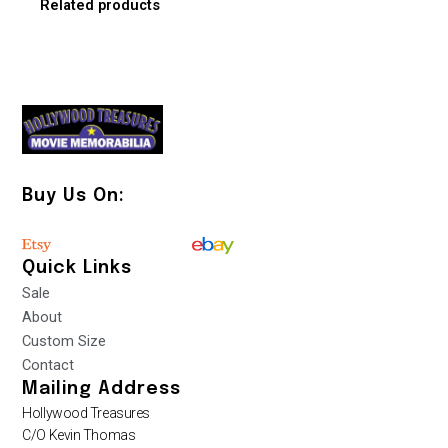
Related products
Buy Us On:
Quick Links
Sale
About
Custom Size
Contact
Mailing Address
Hollywood Treasures
C/O Kevin Thomas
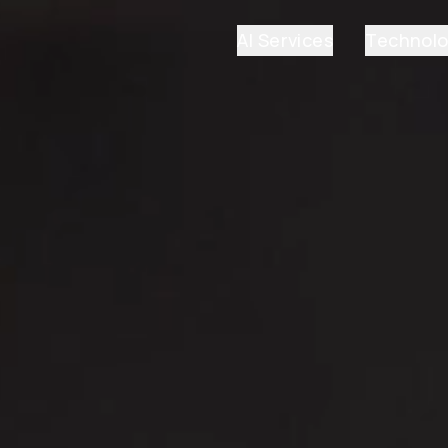
AI Services
Technol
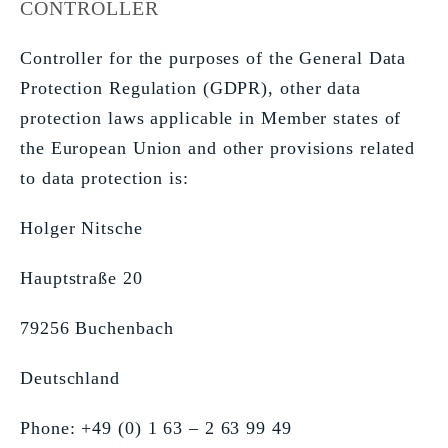
CONTROLLER
Controller for the purposes of the General Data
Protection Regulation (GDPR), other data
protection laws applicable in Member states of
the European Union and other provisions related
to data protection is:
Holger Nitsche
Hauptstraße 20
79256 Buchenbach
Deutschland
Phone: +49 (0) 1 63 – 2 63 99 49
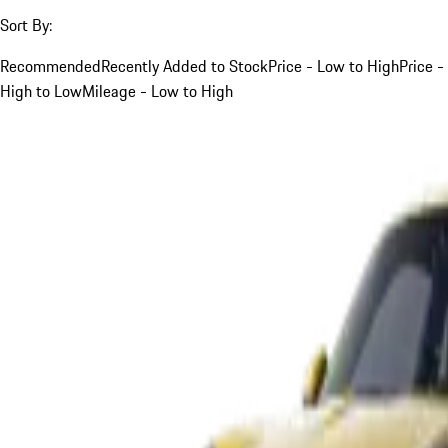
Sort By:
Recommended
Recently Added to Stock
Price - Low to High
Price -
High to Low
Mileage - Low to High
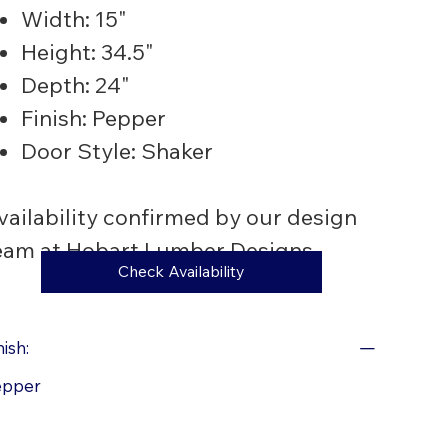
Width: 15"
Height: 34.5"
Depth: 24"
Finish: Pepper
Door Style: Shaker
vailability confirmed by our design
eam at Hobart Lumber Designs.
Check Availability
nish:
epper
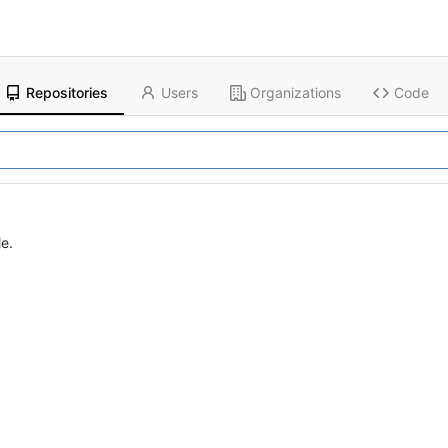
Repositories
Users
Organizations
Code
le.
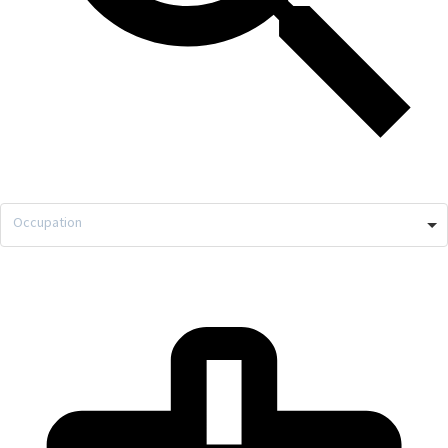
Occupation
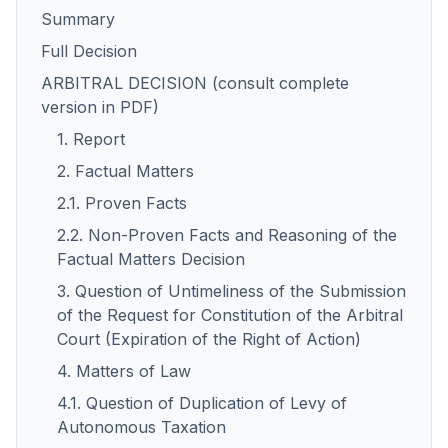
Summary
Full Decision
ARBITRAL DECISION (consult complete
version in PDF)
1. Report
2. Factual Matters
2.1. Proven Facts
2.2. Non-Proven Facts and Reasoning of the
Factual Matters Decision
3. Question of Untimeliness of the Submission
of the Request for Constitution of the Arbitral
Court (Expiration of the Right of Action)
4. Matters of Law
4.1. Question of Duplication of Levy of
Autonomous Taxation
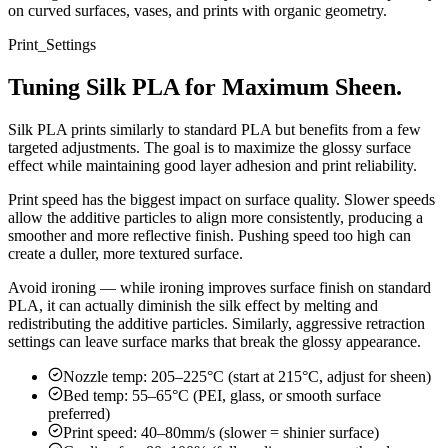
on curved surfaces, vases, and prints with organic geometry.
Print_Settings
Tuning Silk PLA for Maximum Sheen.
Silk PLA prints similarly to standard PLA but benefits from a few
targeted adjustments. The goal is to maximize the glossy surface
effect while maintaining good layer adhesion and print reliability.
Print speed has the biggest impact on surface quality. Slower speeds
allow the additive particles to align more consistently, producing a
smoother and more reflective finish. Pushing speed too high can
create a duller, more textured surface.
Avoid ironing — while ironing improves surface finish on standard
PLA, it can actually diminish the silk effect by melting and
redistributing the additive particles. Similarly, aggressive retraction
settings can leave surface marks that break the glossy appearance.
Nozzle temp: 205–225°C (start at 215°C, adjust for sheen)
Bed temp: 55–65°C (PEI, glass, or smooth surface
preferred)
Print speed: 40–80mm/s (slower = shinier surface)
· · · · ·
[WHAT THE TASK ASKS] Pictures should not appear; only the lines from the start of the listing above to the line containing "Print_Settings", both ends included, are to be repeated exactly.

[COMPLETED EXERCISE]
Related products
Buy Us On:
Quick Links
Sale
About
Custom Size
Contact
Mailing Address
Hollywood Treasures
C/O Kevin Thomas
AI Services
Technol
CONTROLLER
Controller for the purposes of the General Data
Protection Regulation (GDPR), other data
protection laws applicable in Member states of
the European Union and other provisions related
to data protection is:
Holger Nitsche
Hauptstraße 20
79256 Buchenbach
Deutschland
Phone: +49 (0) 1 63 – 2 63 99 49
Sort By:
Recommended
Recently Added to Stock
Price - Low to High
Price -
High to Low
Mileage - Low to High
Width: 15"
Height: 34.5"
Depth: 24"
Finish: Pepper
Door Style: Shaker
vailability confirmed by our design
eam at Hobart Lumber Designs.
Check Availability
nish:
epper
Repositories
Users
Organizations
Code
le.
Occupation
Summary
Full Decision
ARBITRAL DECISION (consult complete
version in PDF)
1. Report
2. Factual Matters
2.1. Proven Facts
2.2. Non-Proven Facts and Reasoning of the
Factual Matters Decision
3. Question of Untimeliness of the Submission
of the Request for Constitution of the Arbitral
Court (Expiration of the Right of Action)
4. Matters of Law
4.1. Question of Duplication of Levy of
Autonomous Taxation
on curved surfaces, vases, and prints with organic geometry.
Print_Settings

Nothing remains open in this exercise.